When we promise, at baptism, to proclaim by word and example the good news of God in Christ, we promise, among other things, to grow the community of Jesus-followers. This isn’t just about “church,” but church is part of it. You may think that you can’t do this because you’re an introvert and an Anglican, not an extravert or an evangelical. I’d like to challenge that assumption. Jesus wants our whole selves. That doesn’t just mean that our time and treasure belong to God and are on loan to us for God’s purposes. It also means that we’re not supposed to keep our spiritual practices a secret, especially what we do on Sunday mornings.
Now, to get really practical for a moment: you might have noticed that we have room in the pews for a few more people. You could bring a friend next week, or the week after that, or the week after that. Aren’t you curious to know what they might think? Or—maybe even better—forget about bringing someone to church, but have a conversation with someone about what has touched your life about being with this community of Christians most weeks. Give that person one of the brochures in the pew rack in front of you. At the very least, take a brochure or two with you and give it to someone this week.

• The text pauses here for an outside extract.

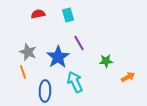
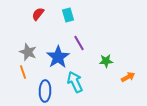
red semicircle: rotated 40 degrees counterclockwise
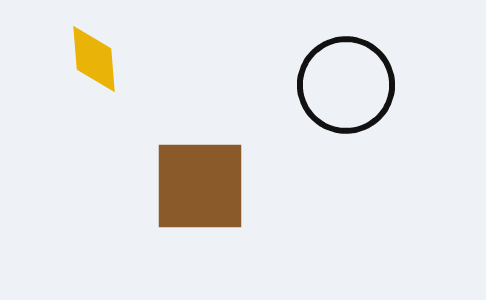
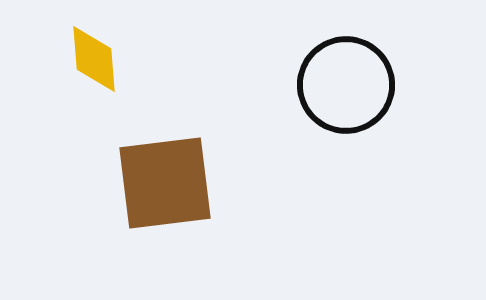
brown square: moved 35 px left, 3 px up; rotated 7 degrees counterclockwise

I know that many of you already do this kind of thing. My invitation to you is to stretch. If the fact that you are a Christian is a closely held secret when you leave here every week, think of someone you might tell. If everyone you know already knows this about you, think of someone who might benefit from the kind of practice that is so meaningful to you, and tell them about it. Maybe even invite them to worship with you. Or to Fatted Calf, or Evening Prayer. There is much that we do in this place that people who aren’t here hunger for, and they don’t even know it.
What is the song you want to sing about your own Christian practice, the song that might make your neighbors and friends get up and dance?
Jesus appeals to all who are heavy-laden, to take his yoke and his light burden instead. Part of Jesus’ yoke is the invitation—the command—to go out and share Good News. I have been wondering whether one of the burdens we carry is our own reticence, our own shyness about our glimpses of the reign of God in this place and in other areas of our lives. To mix metaphors—but still staying on the farm—what weighs us down is perhaps the bushel covering up our light.